# WHAT TO DO
Every record here must be copied exactly, except for the images it holds.

[Document understanding data]

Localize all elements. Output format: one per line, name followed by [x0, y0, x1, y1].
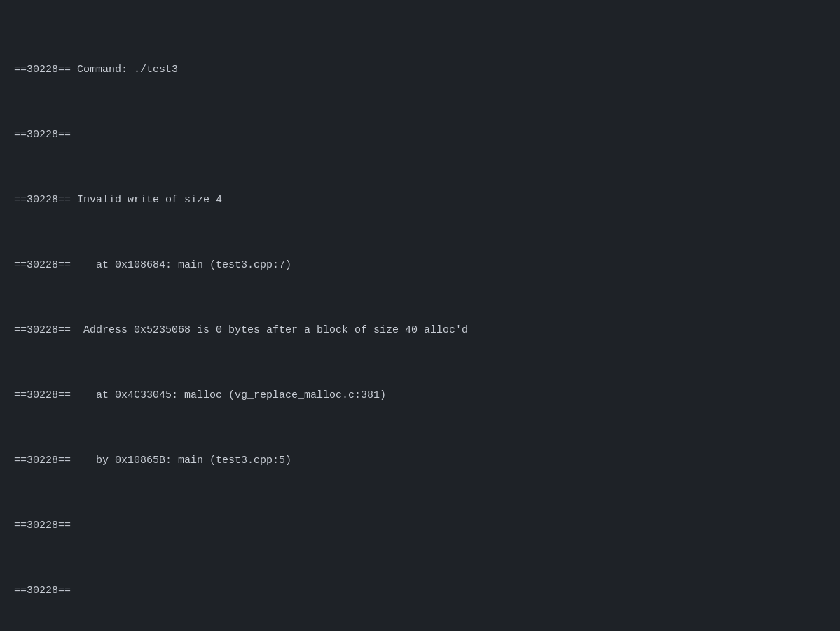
- terminal-line: ==30228== Invalid write of size 4: [14, 192, 826, 208]
- terminal-line: ==30228== at 0x108684: main (test3.cpp:7…: [14, 257, 826, 273]
- pid-prefix: ==30228==: [14, 518, 71, 534]
- pid-prefix: ==30228==: [14, 257, 71, 273]
- pid-prefix: ==30228==: [14, 387, 71, 403]
- pid-prefix: ==30228==: [14, 192, 71, 208]
- pid-prefix: ==30228==: [14, 127, 71, 143]
- pid-prefix: ==30228==: [14, 62, 71, 78]
- pid-prefix: ==30228==: [14, 322, 71, 338]
- terminal-line: ==30228==: [14, 583, 826, 599]
- pid-prefix: ==30228==: [14, 583, 71, 599]
- terminal-line: ==30228==: [14, 518, 826, 534]
- terminal-line: ==30228== at 0x4C33045: malloc (vg_repla…: [14, 387, 826, 403]
- terminal-line: ==30228== Command: ./test3: [14, 62, 826, 78]
- pid-prefix: ==30228==: [14, 452, 71, 469]
- terminal-line: ==30228== by 0x10865B: main (test3.cpp:5…: [14, 452, 826, 469]
- terminal-line: ==30228==: [14, 127, 826, 143]
- terminal-output: ==30228== Command: ./test3 ==30228== ==3…: [14, 13, 826, 631]
- terminal-line: ==30228== Address 0x5235068 is 0 bytes a…: [14, 322, 826, 338]
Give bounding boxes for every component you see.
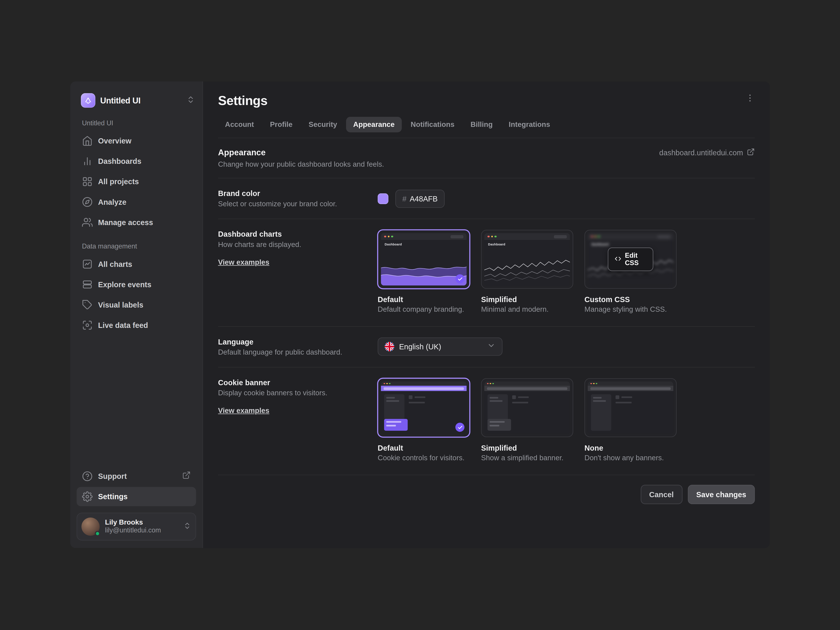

# TASK OUTPUT
Localize all elements. Output format: one per line, name followed by [x0, y0, x1, y1].
- terminal-line: ==30228== Invalid write of size 4: [14, 192, 826, 208]
- terminal-line: ==30228== at 0x108684: main (test3.cpp:7…: [14, 257, 826, 273]
- pid-prefix: ==30228==: [14, 518, 71, 534]
- pid-prefix: ==30228==: [14, 257, 71, 273]
- pid-prefix: ==30228==: [14, 387, 71, 403]
- pid-prefix: ==30228==: [14, 192, 71, 208]
- pid-prefix: ==30228==: [14, 127, 71, 143]
- pid-prefix: ==30228==: [14, 62, 71, 78]
- pid-prefix: ==30228==: [14, 322, 71, 338]
- terminal-line: ==30228==: [14, 583, 826, 599]
- pid-prefix: ==30228==: [14, 583, 71, 599]
- terminal-line: ==30228==: [14, 518, 826, 534]
- terminal-line: ==30228== at 0x4C33045: malloc (vg_repla…: [14, 387, 826, 403]
- terminal-line: ==30228== Command: ./test3: [14, 62, 826, 78]
- pid-prefix: ==30228==: [14, 452, 71, 469]
- terminal-line: ==30228== by 0x10865B: main (test3.cpp:5…: [14, 452, 826, 469]
- terminal-line: ==30228==: [14, 127, 826, 143]
- terminal-output: ==30228== Command: ./test3 ==30228== ==3…: [14, 13, 826, 631]
- terminal-line: ==30228== Address 0x5235068 is 0 bytes a…: [14, 322, 826, 338]
Give bounding boxes for every component you see.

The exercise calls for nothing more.